Due to the short life of the botulinum toxin, Medicare will reimburse the unused portion of this drug, only when the vial is not split between patients. Proper documentation must exist in the patient’s chart as to the true number of units administered and the number of units discarded.

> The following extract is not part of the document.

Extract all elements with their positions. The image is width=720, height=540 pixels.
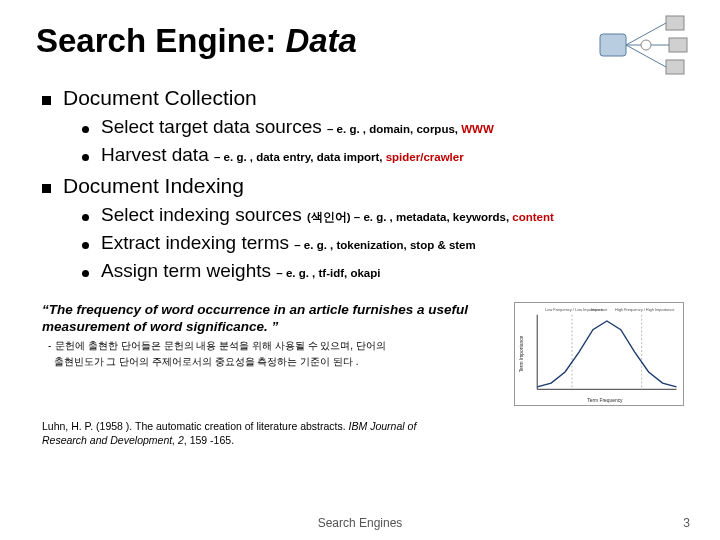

If only one patient receives 30 units out of a vial and the remaining 70 units are discarded, then the provider bills 100 units for that individual patient.  

Scheduling of more than one patient is encouraged to prevent wastage of Botulinum Toxin Type A. If three patients are scheduled and each receive 30 units out of one vial, the 10 units wasted are billed to the last patient. (12/08/1997) 

DOCUMENTATION REQUIREMENTS: 

  • Support for the medical necessity of the Botulinum Toxin Type A injection,
  • A covered diagnosis.
  • A statement that traditional methods of treatments have been tried and proven unsuccessful.
  • Dosage and frequency of the injections
  • Support for the medical necessity of electromyography procedures
  • Support of the clinical effectiveness of the injections
  • Specify the site(s) injected

OTHER COMMENTS: 

NOTE: The CMD Drug Evaluation Clinical Workgroup was asked to consider expanding coverage of Botulinum Toxin Type A to incorporate the treatment of achalasia or cardiospasm. 

It is the recommendation of the CMD Drug Evaluation Clinical Workgroup that Botox should not be allowed for the initial treatment of achalasia. After consideration, the workgroup felt that treatment should be considered on a case by case basis for those individuals that have failed conventional therapy or who have had or have the potential for a serious complication (see #5 under INDICATIONS.